Monday September 23rd

I’m real bad!  I have no one to give me comfort.  All I’m getting is cold distant treatment.  I don’t deal with being real broke and I budget what little money that I have so at the end of the month, I usually have at least a couple hundred to get whatever groceries, skin care or what ever little things I might need.

What upsets me is that I’m such a nice person but time & time again I run into some real unsavory people, or bigoted folks, or people that have a nasty jealous streak against me just because I have a real class act disposition.  Shit, I should have been born into a prominent family.   Sometimes I wonder if perhaps I was switched at birth.  There seems to be someone who sabotages shit, some sort of underhanded situations.  I’ve met a few so called friends like that.   Now it seems I’m dealing with a landlord that is a total crook, or extremely inept.  Cause anyone can swear up & down that it wasn’t their fault.

Last week I discovered a gift card to a local very over priced steak house that my Mother gave me on my birthday in lieu of actually sitting across the table from her to dine.  So I went down to the restaurant because this place is WAY over priced, predominately Caucasion go there.  So since I had a 50 dollar gift card ( there lowest dinner is like 25 dollars)  I went for the lunch menu its cheaper.

Now another situation.  Since I had a 50 dollar gift card I was told that I had to use it ALL AT ONCE.  So a one time thing.  That is just so stupid!   So I had to order 50 dollars worth of stuff, then all I got to carry the shit in was two cheap liquor store type bags!  So in other words, real cheap bags.  I then had to go back because the staff forgot my water!   I’m thinking if I’m ordering all this damn stuff shouldn’t there be a nice bag with handles so I can carry all this shit?

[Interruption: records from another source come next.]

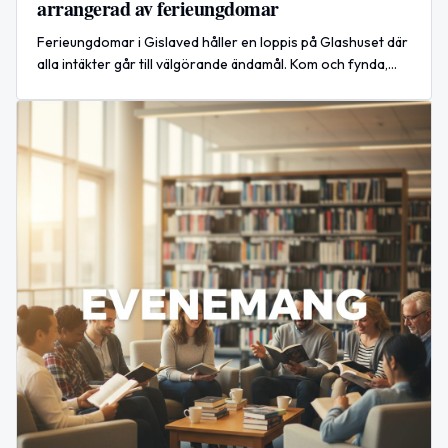
arrangerad av ferieungdomar
Ferieungdomar i Gislaved håller en loppis på Glashuset där
alla intäkter går till välgörande ändamål. Kom och fynda,
fika och delta i aktiviteter.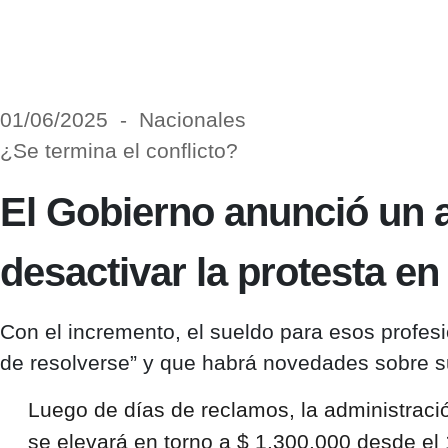
01/06/2025 - Nacionales
¿Se termina el conflicto?
El Gobierno anunció un a
desactivar la protesta en
Con el incremento, el sueldo para esos profesi
de resolverse” y que habrá novedades sobre s
Luego de días de reclamos, la administraci
se elevará en torno a $ 1.300.000 desde el 1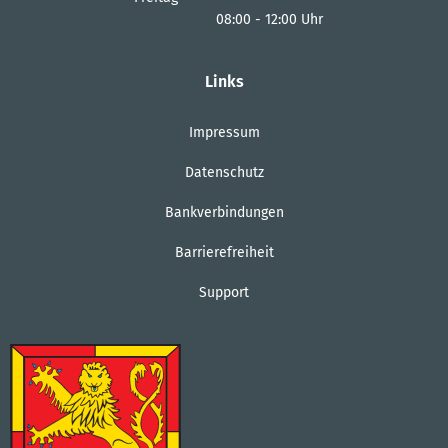
08:00
-
12:00
Uhr
Von 08:00 bis 12:00 Uhr
Links
Impressum
Datenschutz
Bankverbindungen
Barrierefreiheit
Support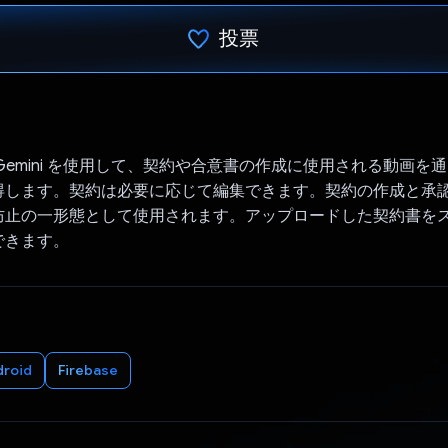
投票
投票済み
Gemini を使用して、契約や合意書の作成に使用される動画を
得します。契約は必要に応じて編集できます。契約の作成と承
防止の一形態として使用されます。アップロードした契約書を
できます。
droid
Firebase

At those prices I expect it.

Then I’m on a bus & school is out.  The brats load on at least 20+ load on.  Great! 😦

I get home to open one of my food cartons.  I open the one labeled Fish & Chips and end up with some of the toughest fish I ever tasted.  My teeth are slowly eroding…..so when I take a bite out of the fish it is coated  with a sand paper style batter that would scratch the roof of your mouth or to further chip your teeth.  I’m used to the light beer batter fish.  This wasn’t it.  For 7 dollars I expected more.

The cold fries tastes better.  This restaurant is way over estimated plus real snobby.  I felt real uncomfortable waiting in there let me tell you!

What a day!  One good thing at least the woman who works at the Alliance For People With Disabilities a non profit agency was caring & supportive.  Let me say everyone I just don’t get that! 

Ever!  What I usually get is cold, distant, often a apathetic voice on the other end.   And all the while I’m in meltdown mode ready to go on a rampage.   I am capable of being self destructive.  It’s bad.   I feel like I can’t surface from this deep dark black hole I’m in.

I have no love for the landlord, my Mother, and that troll of a Step Father.

I feel like I’m wounded & left out on the side of the road with no one to pull over to offer help.

I need a bunch of prayers.  I’m hurting.